▶ _RECORDS FOR THE EXERCISE_
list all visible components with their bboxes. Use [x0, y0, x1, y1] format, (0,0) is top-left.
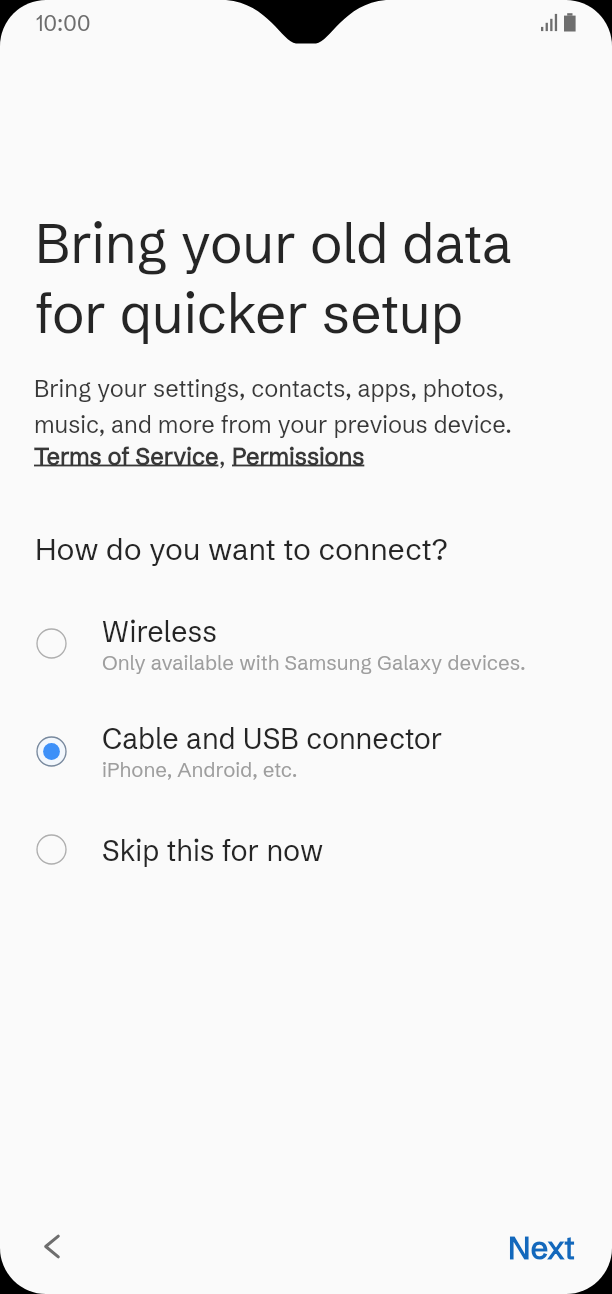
staticText: Bring your old data for quicker setup: [35, 210, 512, 347]
staticText: Skip this for now: [102, 833, 324, 868]
staticText: Bring your settings, contacts, apps, pho…: [34, 374, 512, 439]
button[interactable]: Cable and USB connector: [0, 703, 612, 803]
staticText: iPhone, Android, etc.: [102, 757, 298, 782]
staticText: Only available with Samsung Galaxy devic…: [102, 650, 526, 675]
staticText: ,: [219, 442, 232, 471]
button[interactable]: Next: [489, 1212, 593, 1284]
staticText: Wireless: [102, 614, 218, 649]
staticText: Terms of Service: [34, 442, 219, 471]
staticText: 10:00: [36, 10, 91, 37]
button[interactable]: Skip this for now: [0, 815, 612, 883]
button[interactable]: Wireless: [0, 596, 612, 696]
staticText: Permissions: [232, 442, 365, 471]
button[interactable]: Permissions: [232, 442, 365, 471]
staticText: Next: [508, 1229, 575, 1267]
staticText: Cable and USB connector: [102, 721, 443, 756]
button[interactable]: Back: [24, 1208, 80, 1284]
staticText: How do you want to connect?: [35, 531, 448, 568]
button[interactable]: Terms of Service: [34, 442, 219, 471]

▶ _AIM OF THE TASK_
Give the listing again exactly, minus its images.

▶ _RESULT_
list all visible components with their bboxes. Use [x0, y0, x1, y1] format, (0,0) is top-left.
staticText: Bring your old data for quicker setup: [35, 210, 512, 347]
staticText: Skip this for now: [102, 833, 324, 868]
staticText: Bring your settings, contacts, apps, pho…: [34, 374, 512, 439]
button[interactable]: Cable and USB connector: [0, 703, 612, 803]
staticText: iPhone, Android, etc.: [102, 757, 298, 782]
staticText: Only available with Samsung Galaxy devic…: [102, 650, 526, 675]
staticText: ,: [219, 442, 232, 471]
button[interactable]: Next: [489, 1212, 593, 1284]
staticText: Wireless: [102, 614, 218, 649]
staticText: Terms of Service: [34, 442, 219, 471]
staticText: 10:00: [36, 10, 91, 37]
button[interactable]: Skip this for now: [0, 815, 612, 883]
button[interactable]: Wireless: [0, 596, 612, 696]
staticText: Permissions: [232, 442, 365, 471]
button[interactable]: Permissions: [232, 442, 365, 471]
staticText: Next: [508, 1229, 575, 1267]
staticText: Cable and USB connector: [102, 721, 443, 756]
button[interactable]: Back: [24, 1208, 80, 1284]
staticText: How do you want to connect?: [35, 531, 448, 568]
button[interactable]: Terms of Service: [34, 442, 219, 471]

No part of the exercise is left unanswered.